You probably should look at using Socket.BeginReceive which will execute on the .net thread pools (you can specify somehow the number of threads it uses), and then pushing onto a queue from the asynchronous callback ( which can be running in any of the .NET threads ). This should give you much higher performance.
A thread per client seems massively overkill, especially given the low overall CPU usage here. Normally you would want a small pool of threads to service all clients, using BeginReceive to wait for work async - then simply despatch the processing to one of the workers (perhaps simply by adding the work to a synchronized queue upon which all the workers are waiting).
I am not a C# guy by any stretch, but for high-performance socket servers the most scalable solution is to use I/O Completion Ports with a number of active threads appropriate for the CPU(s) the process s running on, rather than using the one-thread-per-connection model.
In your case, with an 8-core machine you would want 16 total threads with 8 running concurrently. (The other 8 are basically held in reserve.)
The Socket.BeginConnect and Socket.BeginAccept are definitely useful. I believe they use the ConnectEx and AcceptEx calls in their implementation. These calls wrap the initial connection negotiation and data transfer into one user/kernel transition. Since the initial send/recieve buffer is already ready the kernel can just send it off - either to the remote host or to userspace.

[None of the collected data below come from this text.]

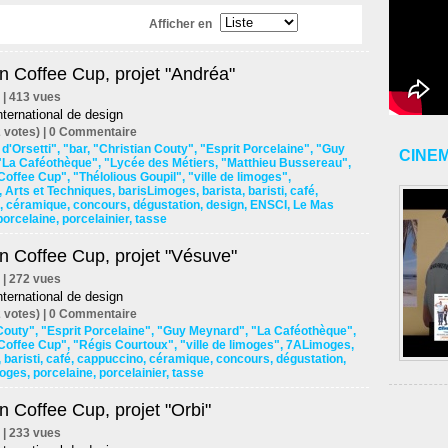
Afficher en
n Coffee Cup, projet "Andréa"
s | 413 vues
ternational de design
 votes) |
0
Commentaire
d'Orsetti"
,
"bar
,
"Christian Couty"
,
"Esprit Porcelaine"
,
"Guy
CINE
"La Caféothèque"
,
"Lycée des Métiers
,
"Matthieu Bussereau"
,
 Coffee Cup"
,
"Thélolious Goupil"
,
"ville de limoges"
,
,
Arts et Techniques
,
barisLimoges
,
barista
,
baristi
,
café
,
,
céramique
,
concours
,
dégustation
,
design
,
ENSCI
,
Le Mas
porcelaine
,
porcelainier
,
tasse
n Coffee Cup, projet "Vésuve"
s | 272 vues
ternational de design
 votes) |
0
Commentaire
Couty"
,
"Esprit Porcelaine"
,
"Guy Meynard"
,
"La Caféothèque"
,
 Coffee Cup"
,
"Régis Courtoux"
,
"ville de limoges"
,
7ALimoges
,
,
baristi
,
café
,
cappuccino
,
céramique
,
concours
,
dégustation
,
oges
,
porcelaine
,
porcelainier
,
tasse
n Coffee Cup, projet "Orbi"
s | 233 vues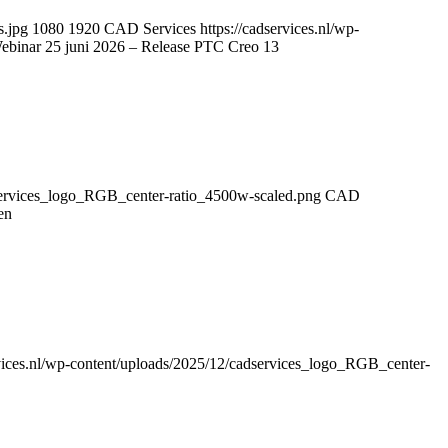
s.jpg
1080
1920
CAD Services
https://cadservices.nl/wp-
ebinar 25 juni 2026 – Release PTC Creo 13
dservices_logo_RGB_center-ratio_4500w-scaled.png
CAD
en
rvices.nl/wp-content/uploads/2025/12/cadservices_logo_RGB_center-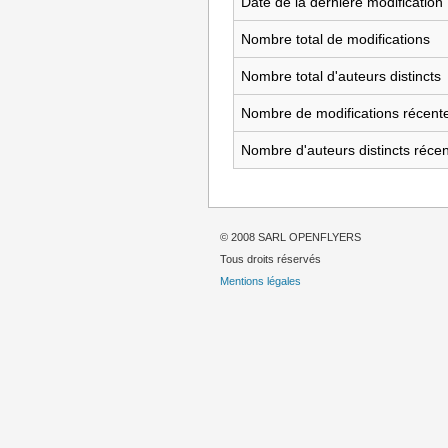
Date de la dernière modification
Nombre total de modifications
Nombre total d'auteurs distincts
Nombre de modifications récente
Nombre d'auteurs distincts réce
© 2008 SARL OPENFLYERS
Tous droits réservés
Mentions légales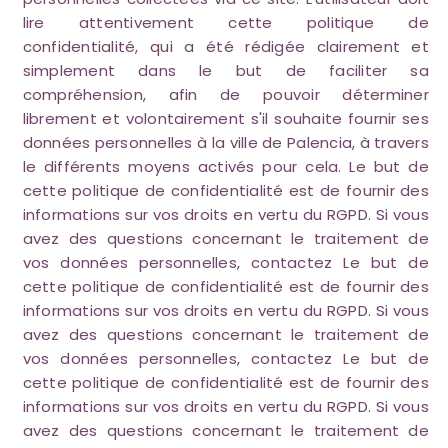
lire attentivement cette politique de
confidentialité, qui a été rédigée clairement et
simplement dans le but de faciliter sa
compréhension, afin de pouvoir déterminer
librement et volontairement s'il souhaite fournir ses
données personnelles à la ville de Palencia, à travers
le différents moyens activés pour cela. Le but de
cette politique de confidentialité est de fournir des
informations sur vos droits en vertu du RGPD. Si vous
avez des questions concernant le traitement de
vos données personnelles, contactez Le but de
cette politique de confidentialité est de fournir des
informations sur vos droits en vertu du RGPD. Si vous
avez des questions concernant le traitement de
vos données personnelles, contactez Le but de
cette politique de confidentialité est de fournir des
informations sur vos droits en vertu du RGPD. Si vous
avez des questions concernant le traitement de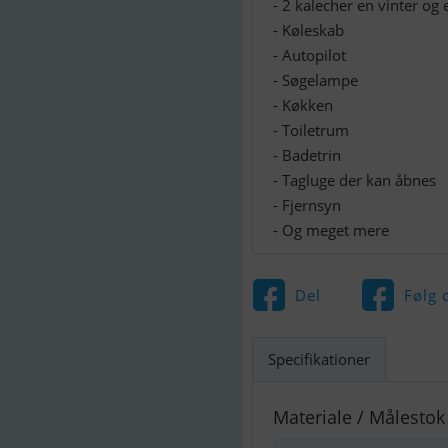
- 2 kalecher en vinter o
- Køleskab
- Autopilot
- Søgelampe
- Køkken
- Toiletrum
- Badetrin
- Tagluge der kan åbnes
- Fjernsyn
- Og meget mere
Del
Følg 
Specifikationer
Materiale / Målestok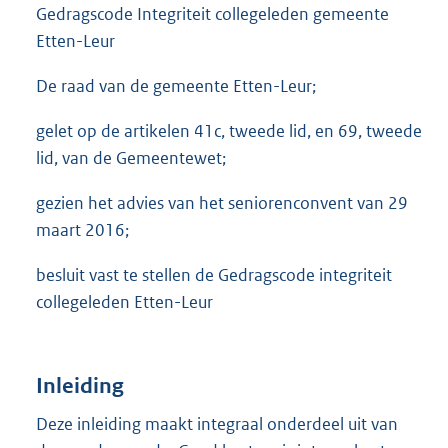
Gedragscode Integriteit collegeleden gemeente
Etten-Leur
De raad van de gemeente Etten-Leur;
gelet op de artikelen 41c, tweede lid, en 69, tweede
lid, van de Gemeentewet;
gezien het advies van het seniorenconvent van 29
maart 2016;
besluit vast te stellen de Gedragscode integriteit
collegeleden Etten-Leur
Inleiding
Deze inleiding maakt integraal onderdeel uit van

They also have a queue of listeners/connectors ready which probably gives a bit of boost by avoiding the latency involved with userspace accepting/receiving a connection and handing it off (and all the user/kernel switching).

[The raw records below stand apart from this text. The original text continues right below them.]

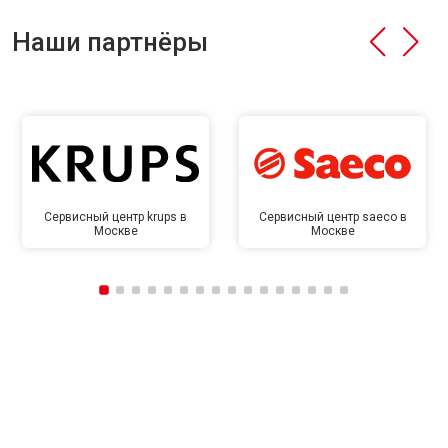
Наши партнёры
Сервисный центр krups в
Сервисный центр saeco в
Москве
Москве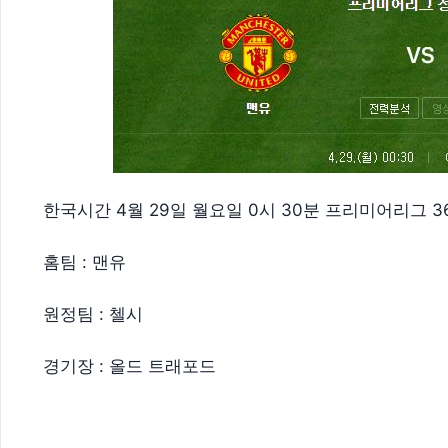
한국시간 4월 29일 월요일 0시 30분 프리미어리그 
홈팀 : 맨유
원정팀 : 첼시
경기장 : 올드 트래포드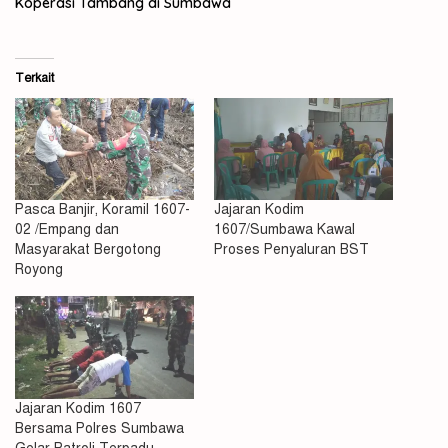
Koperasi Tambang di Sumbawa
Terkait
Pasca Banjir, Koramil 1607-
Jajaran Kodim
02 /Empang dan
1607/Sumbawa Kawal
Masyarakat Bergotong
Proses Penyaluran BST
Royong
Jajaran Kodim 1607
Bersama Polres Sumbawa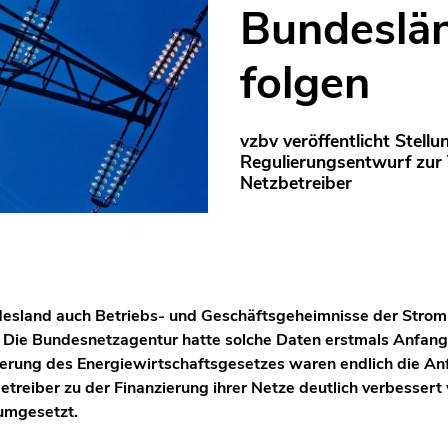
Bundeslä
folgen
vzbv veröffentlicht Stel
Regulierungsentwurf zur 
Netzbetreiber
ndesland auch Betriebs- und Geschäftsgeheimnisse der Strom
. Die Bundesnetzagentur hatte solche Daten erstmals Anfang
lierung des Energiewirtschaftsgesetzes waren endlich die An
etreiber zu der Finanzierung ihrer Netze deutlich verbessert
 umgesetzt.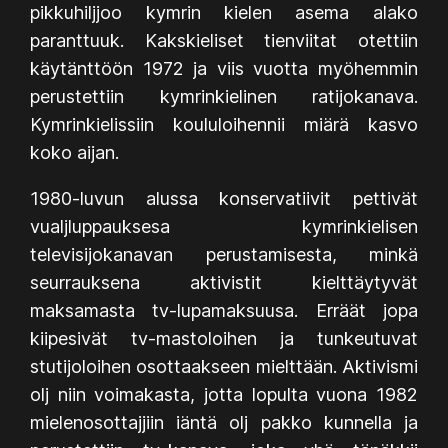
pikkuhiljjoo kymrin kielen asema alako
paranttuuk. Kakskieliset tienviitat otettiin
käytänttöön 1972 ja viis vuotta myöhemmin
perustettiin kymrinkielinen ratijokanava.
Kymrinkielissiin koululoihennii miärä kasvo
koko aijan.
1980-luvun alussa konservatiivit pettivät
vualjluppauksesa kymrinkielisen
televisijokanavan perustamisesta, minkä
seurrauksena aktivistit kielttäytyvät
maksamasta tv-lupamaksuusa. Erräät jopa
kiipesivät tv-mastoloihen ja tunkeutuvat
stutijoloihen osottaakseen mielttään. Aktivismi
olj niin voimakasta, jotta lopulta vuona 1982
mielenosottajjiin iäntä olj pakko kunnella ja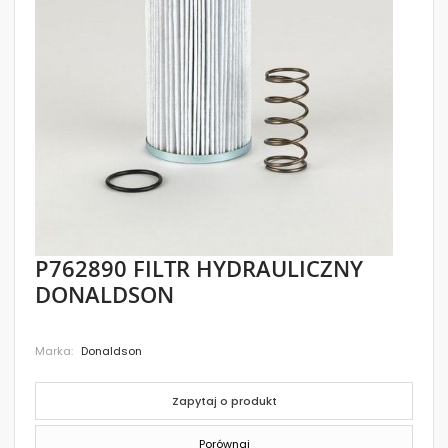
images
gallery
Skip
P762890 FILTR HYDRAULICZNY
to
DONALDSON
the
beginning
of
the
Marka
Donaldson
images
gallery
Zapytaj o produkt
Porównaj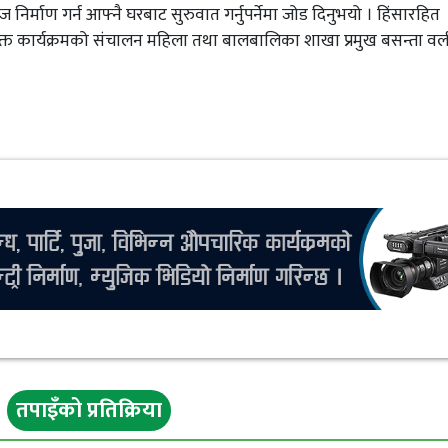
िर्माण गर्न आफ्नै घरबाट सुरुवात गर्नुपर्नेमा जोड दिनुभयो । हिंसारहित
 उक्त कार्यक्रमको संचालन महिला तथा बालबालिका शाखा प्रमुख बसन्ता वल
तपाइँको प्रतिक्रिया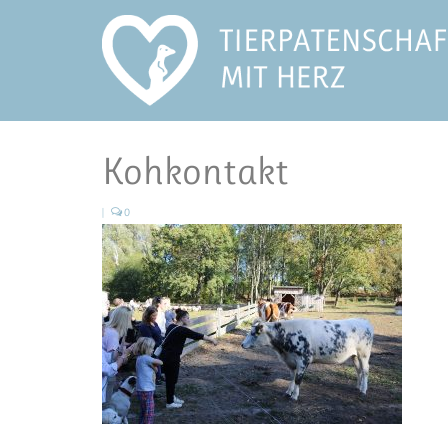
Kohkontakt
|
0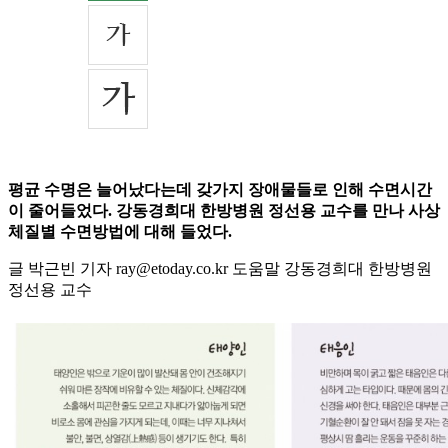
평균 수명은 늘어났다는데 갖가지 장애물들로 인해 수면시간
이 줄어들었다. 강동경희대 한방병원 정선용 교수를 만나 사상
체질별 수면방법에 대해 들었다.
글 박근빈 기자 ray@etoday.co.kr 도움말 강동경희대 한방병원
정선용 교수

To use BeginConnect with a buffer it appears that you have to write the initial data to the socket before connecting.
As others have suggested, the best way to implement this would be to make the client facing code all asynchronous. Use BeginAccept() on the TcpServer() so that you dont have to manually spawn a thread. Then use BeginRead()/BeginWrite() on the underlying network stream that you get from the accepted TcpClient.
However, there is one thing I dont understand here. You said that these are long lived connections, and a large number of clients. Assuming that the system has reached steady state, where you have your max clients (say 70) connected. You have 70 threads listening for the client packets. Then, the system should still be responsive. Unless your application has memory/handle leaks and you are running out of resources so that your server is paging. I would put a timer around the call to Accept() where you kick off a client thread and see how much time that takes. Also, I would start taskmanager and PerfMon, and monitor "Non Paged Pool", "Virtual Memory", "Handle Count" for the app and see whether the app is in a resource crunch.
While it is true that going Async is the right way to go, I am not convinced if it will really solve the underlying problem. I would monitor the app as I suggested and make sure there are no intrinsic problems of leaking memory and handles. In this regard, "BigBlackMan" above was right - you need more instrumentation to proceed. Dont know why he was downvoted.
Random intermittent ~250msec delays might be due to the Nagle algorithm used by TCP. Try disabling that and see what happens.
One thing I would want to eliminate is that it isn't something as simple as the garbage collector running. If all your messages are on the heap, you are generating 10000 objects a second.
Take a read of Garbage Collection every 100 seconds
The only solution is to keep your messages off the heap.
I had the same issue 7 or 8 years ago and 100ms to 1 sec pauses , the problem was Garbage Collection .. Had about 400 Meg in use from 4 gig BUT there were a lot of objects.
I ended up storing messages in C++ but you could use ASP.NET cache ( which used to use COM and moved them out of the heap )
I don't have an answer but to get more information I'd suggest sprinkling your code with timers and logging avg and max time taken for suspect operations like adding to the queue or opening a socket.
At least that way you will have an idea of what to look at and where to begin.